Reproduce each record below exactly as written.

Records for this exercise
----

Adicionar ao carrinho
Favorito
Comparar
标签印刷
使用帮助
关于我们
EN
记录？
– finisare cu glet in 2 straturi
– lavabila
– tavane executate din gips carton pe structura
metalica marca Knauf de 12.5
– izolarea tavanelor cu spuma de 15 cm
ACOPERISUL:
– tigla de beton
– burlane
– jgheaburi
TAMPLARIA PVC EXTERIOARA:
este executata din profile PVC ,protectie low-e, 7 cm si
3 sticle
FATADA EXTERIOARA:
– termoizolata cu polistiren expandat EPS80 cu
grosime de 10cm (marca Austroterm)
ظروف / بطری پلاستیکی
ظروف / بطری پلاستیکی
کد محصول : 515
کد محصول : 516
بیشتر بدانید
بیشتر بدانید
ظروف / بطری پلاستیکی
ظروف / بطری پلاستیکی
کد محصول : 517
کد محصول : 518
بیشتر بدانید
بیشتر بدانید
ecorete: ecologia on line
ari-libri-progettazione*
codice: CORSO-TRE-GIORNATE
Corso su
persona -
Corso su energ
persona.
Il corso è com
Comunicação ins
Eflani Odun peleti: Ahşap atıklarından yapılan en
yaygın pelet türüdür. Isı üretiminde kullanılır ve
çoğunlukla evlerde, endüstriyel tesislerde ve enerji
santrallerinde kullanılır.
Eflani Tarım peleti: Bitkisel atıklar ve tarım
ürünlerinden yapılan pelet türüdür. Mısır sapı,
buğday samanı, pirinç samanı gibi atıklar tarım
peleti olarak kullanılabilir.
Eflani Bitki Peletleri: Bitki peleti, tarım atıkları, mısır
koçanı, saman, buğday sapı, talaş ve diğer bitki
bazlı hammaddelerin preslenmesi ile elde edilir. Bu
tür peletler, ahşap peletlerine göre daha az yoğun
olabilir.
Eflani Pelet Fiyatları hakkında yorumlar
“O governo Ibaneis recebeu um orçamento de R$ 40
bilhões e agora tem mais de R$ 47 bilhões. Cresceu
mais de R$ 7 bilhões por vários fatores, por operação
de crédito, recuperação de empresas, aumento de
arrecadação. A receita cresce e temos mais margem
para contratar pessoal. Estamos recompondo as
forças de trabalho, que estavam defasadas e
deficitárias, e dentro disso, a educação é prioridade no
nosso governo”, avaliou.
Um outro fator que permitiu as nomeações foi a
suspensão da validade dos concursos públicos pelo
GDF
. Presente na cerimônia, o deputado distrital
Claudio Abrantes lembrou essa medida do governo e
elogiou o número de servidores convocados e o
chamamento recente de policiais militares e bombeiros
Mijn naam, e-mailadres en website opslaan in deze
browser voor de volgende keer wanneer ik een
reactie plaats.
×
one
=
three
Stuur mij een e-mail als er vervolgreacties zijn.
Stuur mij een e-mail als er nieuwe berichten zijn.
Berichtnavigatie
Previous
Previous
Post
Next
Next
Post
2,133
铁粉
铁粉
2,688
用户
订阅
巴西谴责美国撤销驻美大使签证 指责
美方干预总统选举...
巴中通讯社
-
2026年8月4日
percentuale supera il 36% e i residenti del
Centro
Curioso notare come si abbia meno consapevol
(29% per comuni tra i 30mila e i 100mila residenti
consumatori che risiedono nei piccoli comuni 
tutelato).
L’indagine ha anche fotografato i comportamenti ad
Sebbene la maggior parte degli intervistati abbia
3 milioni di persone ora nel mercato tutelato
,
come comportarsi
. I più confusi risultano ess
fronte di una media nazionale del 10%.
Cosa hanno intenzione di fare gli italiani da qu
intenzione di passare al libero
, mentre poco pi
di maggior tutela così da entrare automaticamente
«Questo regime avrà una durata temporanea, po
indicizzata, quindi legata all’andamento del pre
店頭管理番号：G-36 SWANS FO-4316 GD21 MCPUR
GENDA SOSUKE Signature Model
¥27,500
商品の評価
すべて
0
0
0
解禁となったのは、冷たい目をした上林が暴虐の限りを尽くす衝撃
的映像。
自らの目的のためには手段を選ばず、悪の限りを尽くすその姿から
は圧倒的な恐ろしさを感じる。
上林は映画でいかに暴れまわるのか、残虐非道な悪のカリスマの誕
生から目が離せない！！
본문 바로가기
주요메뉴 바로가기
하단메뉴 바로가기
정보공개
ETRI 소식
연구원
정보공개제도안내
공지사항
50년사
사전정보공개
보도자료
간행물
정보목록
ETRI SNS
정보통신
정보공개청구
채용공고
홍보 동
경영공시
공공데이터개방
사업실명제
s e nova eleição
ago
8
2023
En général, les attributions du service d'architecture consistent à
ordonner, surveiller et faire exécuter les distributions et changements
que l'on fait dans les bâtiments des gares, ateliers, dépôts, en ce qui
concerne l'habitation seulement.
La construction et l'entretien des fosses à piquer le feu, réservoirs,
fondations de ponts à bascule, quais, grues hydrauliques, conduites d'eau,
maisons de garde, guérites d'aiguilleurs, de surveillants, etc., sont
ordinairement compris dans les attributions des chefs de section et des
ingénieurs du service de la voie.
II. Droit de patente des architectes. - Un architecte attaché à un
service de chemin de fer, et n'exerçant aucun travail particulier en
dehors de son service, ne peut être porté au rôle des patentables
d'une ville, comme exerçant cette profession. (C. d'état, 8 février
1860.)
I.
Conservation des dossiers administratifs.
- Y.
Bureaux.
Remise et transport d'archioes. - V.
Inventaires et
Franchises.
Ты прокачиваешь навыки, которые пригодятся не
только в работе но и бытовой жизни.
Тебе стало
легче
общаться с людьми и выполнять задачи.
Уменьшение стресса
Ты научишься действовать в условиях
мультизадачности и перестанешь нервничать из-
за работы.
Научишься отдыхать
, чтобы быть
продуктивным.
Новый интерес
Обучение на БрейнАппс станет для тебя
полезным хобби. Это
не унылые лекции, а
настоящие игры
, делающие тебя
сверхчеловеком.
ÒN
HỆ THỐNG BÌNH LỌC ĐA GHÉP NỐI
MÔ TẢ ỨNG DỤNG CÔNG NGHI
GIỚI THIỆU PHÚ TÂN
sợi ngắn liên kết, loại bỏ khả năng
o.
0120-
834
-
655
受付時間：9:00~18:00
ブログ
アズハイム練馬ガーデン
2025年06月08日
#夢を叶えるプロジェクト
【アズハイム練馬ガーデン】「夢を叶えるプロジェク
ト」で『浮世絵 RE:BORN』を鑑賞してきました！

----

Response to the exercise
Adicionar ao carrinho
Favorito
Comparar
标签印刷
使用帮助
关于我们
EN
记录？
– finisare cu glet in 2 straturi
– lavabila
– tavane executate din gips carton pe structura
metalica marca Knauf de 12.5
– izolarea tavanelor cu spuma de 15 cm
ACOPERISUL:
– tigla de beton
– burlane
– jgheaburi
TAMPLARIA PVC EXTERIOARA:
este executata din profile PVC ,protectie low-e, 7 cm si
3 sticle
FATADA EXTERIOARA:
– termoizolata cu polistiren expandat EPS80 cu
grosime de 10cm (marca Austroterm)
ظروف / بطری پلاستیکی
ظروف / بطری پلاستیکی
کد محصول : 515
کد محصول : 516
بیشتر بدانید
بیشتر بدانید
ظروف / بطری پلاستیکی
ظروف / بطری پلاستیکی
کد محصول : 517
کد محصول : 518
بیشتر بدانید
بیشتر بدانید
ecorete: ecologia on line
ari-libri-progettazione*
codice: CORSO-TRE-GIORNATE
Corso su
persona -
Corso su energ
persona.
Il corso è com
Comunicação ins
Eflani Odun peleti: Ahşap atıklarından yapılan en
yaygın pelet türüdür. Isı üretiminde kullanılır ve
çoğunlukla evlerde, endüstriyel tesislerde ve enerji
santrallerinde kullanılır.
Eflani Tarım peleti: Bitkisel atıklar ve tarım
ürünlerinden yapılan pelet türüdür. Mısır sapı,
buğday samanı, pirinç samanı gibi atıklar tarım
peleti olarak kullanılabilir.
Eflani Bitki Peletleri: Bitki peleti, tarım atıkları, mısır
koçanı, saman, buğday sapı, talaş ve diğer bitki
bazlı hammaddelerin preslenmesi ile elde edilir. Bu
tür peletler, ahşap peletlerine göre daha az yoğun
olabilir.
Eflani Pelet Fiyatları hakkında yorumlar
“O governo Ibaneis recebeu um orçamento de R$ 40
bilhões e agora tem mais de R$ 47 bilhões. Cresceu
mais de R$ 7 bilhões por vários fatores, por operação
de crédito, recuperação de empresas, aumento de
arrecadação. A receita cresce e temos mais margem
para contratar pessoal. Estamos recompondo as
forças de trabalho, que estavam defasadas e
deficitárias, e dentro disso, a educação é prioridade no
nosso governo”, avaliou.
Um outro fator que permitiu as nomeações foi a
suspensão da validade dos concursos públicos pelo
GDF
. Presente na cerimônia, o deputado distrital
Claudio Abrantes lembrou essa medida do governo e
elogiou o número de servidores convocados e o
chamamento recente de policiais militares e bombeiros
Mijn naam, e-mailadres en website opslaan in deze
browser voor de volgende keer wanneer ik een
reactie plaats.
×
one
=
three
Stuur mij een e-mail als er vervolgreacties zijn.
Stuur mij een e-mail als er nieuwe berichten zijn.
Berichtnavigatie
Previous
Previous
Post
Next
Next
Post
2,133
铁粉
铁粉
2,688
用户
订阅
巴西谴责美国撤销驻美大使签证 指责
美方干预总统选举...
巴中通讯社
-
2026年8月4日
percentuale supera il 36% e i residenti del
Centro
Curioso notare come si abbia meno consapevol
(29% per comuni tra i 30mila e i 100mila residenti
consumatori che risiedono nei piccoli comuni 
tutelato).
L’indagine ha anche fotografato i comportamenti ad
Sebbene la maggior parte degli intervistati abbia
3 milioni di persone ora nel mercato tutelato
,
come comportarsi
. I più confusi risultano ess
fronte di una media nazionale del 10%.
Cosa hanno intenzione di fare gli italiani da qu
intenzione di passare al libero
, mentre poco pi
di maggior tutela così da entrare automaticamente
«Questo regime avrà una durata temporanea, po
indicizzata, quindi legata all’andamento del pre
店頭管理番号：G-36 SWANS FO-4316 GD21 MCPUR
GENDA SOSUKE Signature Model
¥27,500
商品の評価
すべて
0
0
0
解禁となったのは、冷たい目をした上林が暴虐の限りを尽くす衝撃
的映像。
自らの目的のためには手段を選ばず、悪の限りを尽くすその姿から
は圧倒的な恐ろしさを感じる。
上林は映画でいかに暴れまわるのか、残虐非道な悪のカリスマの誕
生から目が離せない！！
본문 바로가기
주요메뉴 바로가기
하단메뉴 바로가기
정보공개
ETRI 소식
연구원
정보공개제도안내
공지사항
50년사
사전정보공개
보도자료
간행물
정보목록
ETRI SNS
정보통신
정보공개청구
채용공고
홍보 동
경영공시
공공데이터개방
사업실명제
s e nova eleição
ago
8
2023
En général, les attributions du service d'architecture consistent à
ordonner, surveiller et faire exécuter les distributions et changements
que l'on fait dans les bâtiments des gares, ateliers, dépôts, en ce qui
concerne l'habitation seulement.
La construction et l'entretien des fosses à piquer le feu, réservoirs,
fondations de ponts à bascule, quais, grues hydrauliques, conduites d'eau,
maisons de garde, guérites d'aiguilleurs, de surveillants, etc., sont
ordinairement compris dans les attributions des chefs de section et des
ingénieurs du service de la voie.
II. Droit de patente des architectes. - Un architecte attaché à un
service de chemin de fer, et n'exerçant aucun travail particulier en
dehors de son service, ne peut être porté au rôle des patentables
d'une ville, comme exerçant cette profession. (C. d'état, 8 février
1860.)
I.
Conservation des dossiers administratifs.
- Y.
Bureaux.
Remise et transport d'archioes. - V.
Inventaires et
Franchises.
Ты прокачиваешь навыки, которые пригодятся не
только в работе но и бытовой жизни.
Тебе стало
легче
общаться с людьми и выполнять задачи.
Уменьшение стресса
Ты научишься действовать в условиях
мультизадачности и перестанешь нервничать из-
за работы.
Научишься отдыхать
, чтобы быть
продуктивным.
Новый интерес
Обучение на БрейнАппс станет для тебя
полезным хобби. Это
не унылые лекции, а
настоящие игры
, делающие тебя
сверхчеловеком.
ÒN
HỆ THỐNG BÌNH LỌC ĐA GHÉP NỐI
MÔ TẢ ỨNG DỤNG CÔNG NGHI
GIỚI THIỆU PHÚ TÂN
sợi ngắn liên kết, loại bỏ khả năng
o.
0120-
834
-
655
受付時間：9:00~18:00
ブログ
アズハイム練馬ガーデン
2025年06月08日
#夢を叶えるプロジェクト
【アズハイム練馬ガーデン】「夢を叶えるプロジェク
ト」で『浮世絵 RE:BORN』を鑑賞してきました！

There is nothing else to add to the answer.